Task brief: Repeat all the data exactly, and where a record holds a picture, leave that picture out.

Data:
--

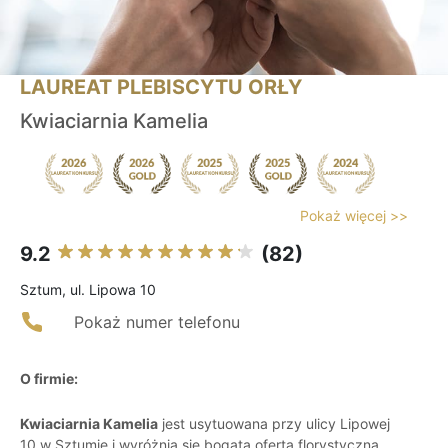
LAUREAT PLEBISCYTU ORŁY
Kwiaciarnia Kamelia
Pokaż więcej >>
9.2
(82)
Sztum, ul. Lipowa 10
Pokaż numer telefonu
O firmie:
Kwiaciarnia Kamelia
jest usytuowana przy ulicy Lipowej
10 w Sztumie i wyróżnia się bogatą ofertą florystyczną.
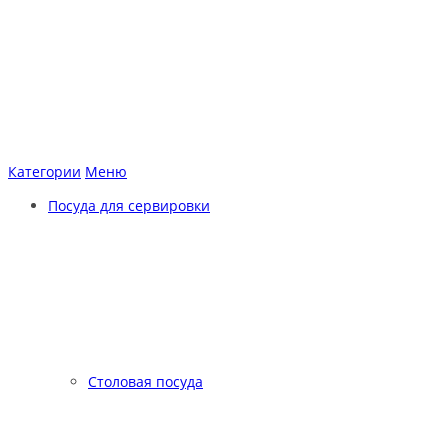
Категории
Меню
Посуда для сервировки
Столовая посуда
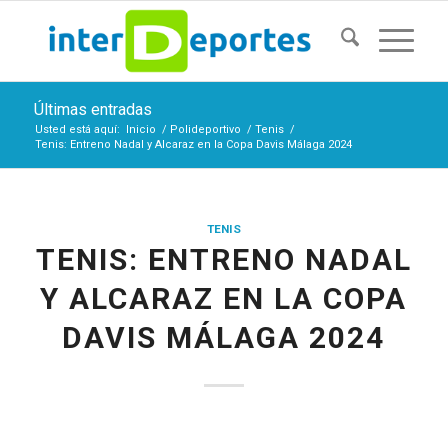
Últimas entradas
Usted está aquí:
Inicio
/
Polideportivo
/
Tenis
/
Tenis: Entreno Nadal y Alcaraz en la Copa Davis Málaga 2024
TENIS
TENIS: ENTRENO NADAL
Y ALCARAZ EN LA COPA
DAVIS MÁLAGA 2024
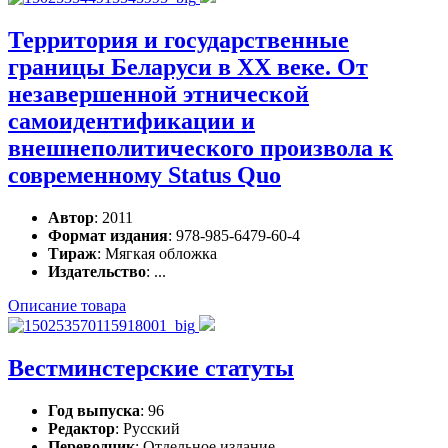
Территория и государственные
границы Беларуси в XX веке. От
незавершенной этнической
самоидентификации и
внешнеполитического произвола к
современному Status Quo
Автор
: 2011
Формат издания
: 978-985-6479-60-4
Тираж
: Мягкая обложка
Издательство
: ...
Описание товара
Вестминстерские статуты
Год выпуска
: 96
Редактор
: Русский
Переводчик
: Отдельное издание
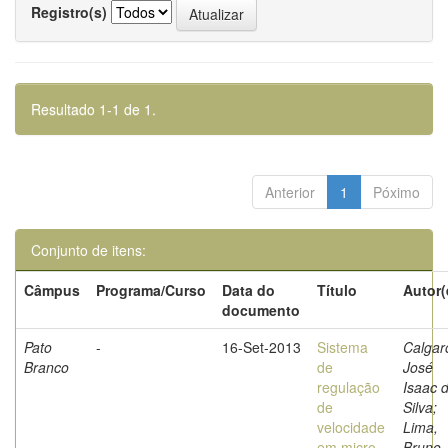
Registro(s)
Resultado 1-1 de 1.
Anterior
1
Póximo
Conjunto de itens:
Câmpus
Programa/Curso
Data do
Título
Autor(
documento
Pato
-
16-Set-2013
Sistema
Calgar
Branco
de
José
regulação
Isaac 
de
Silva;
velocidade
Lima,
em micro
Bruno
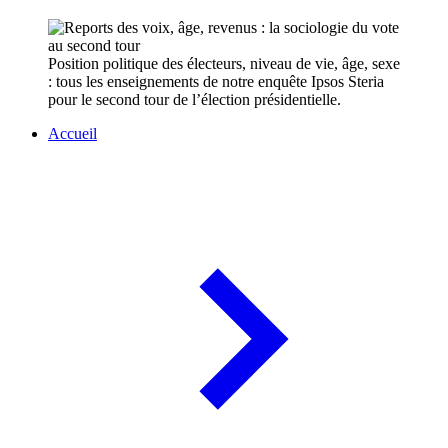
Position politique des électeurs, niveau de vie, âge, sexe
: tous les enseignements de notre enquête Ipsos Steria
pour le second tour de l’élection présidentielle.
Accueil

--

Result below:
LAUREAT PLEBISCYTU ORŁY
Kwiaciarnia Kamelia
Pokaż więcej >>
9.2
(82)
Sztum, ul. Lipowa 10
Pokaż numer telefonu
O firmie:
Kwiaciarnia Kamelia
jest usytuowana przy ulicy Lipowej
10 w Sztumie i wyróżnia się bogatą ofertą florystyczną.
Категории
Меню
Посуда для сервировки
Столовая посуда
Últimas entradas
Usted está aquí:
Inicio
/
Polideportivo
/
Tenis
/
Tenis: Entreno Nadal y Alcaraz en la Copa Davis Málaga 2024
TENIS
TENIS: ENTRENO NADAL
Y ALCARAZ EN LA COPA
DAVIS MÁLAGA 2024
Территория и государственные
границы Беларуси в XX веке. От
незавершенной этнической
самоидентификации и
внешнеполитического произвола к
современному Status Quo
Автор
: 2011
Формат издания
: 978-985-6479-60-4
Тираж
: Мягкая обложка
Издательство
: ...
Описание товара
Вестминстерские статуты
Год выпуска
: 96
Редактор
: Русский
Переводчик
: Отдельное издание
Registro(s)
Resultado 1-1 de 1.
Anterior
1
Póximo
Conjunto de itens:
Câmpus
Programa/Curso
Data do
Título
Autor(
documento
Pato
-
16-Set-2013
Sistema
Calgar
Branco
de
José
regulação
Isaac 
de
Silva;
velocidade
Lima,
em micro
Bruno
Position politique des électeurs, niveau de vie, âge, sexe
: tous les enseignements de notre enquête Ipsos Steria
pour le second tour de l’élection présidentielle.
Accueil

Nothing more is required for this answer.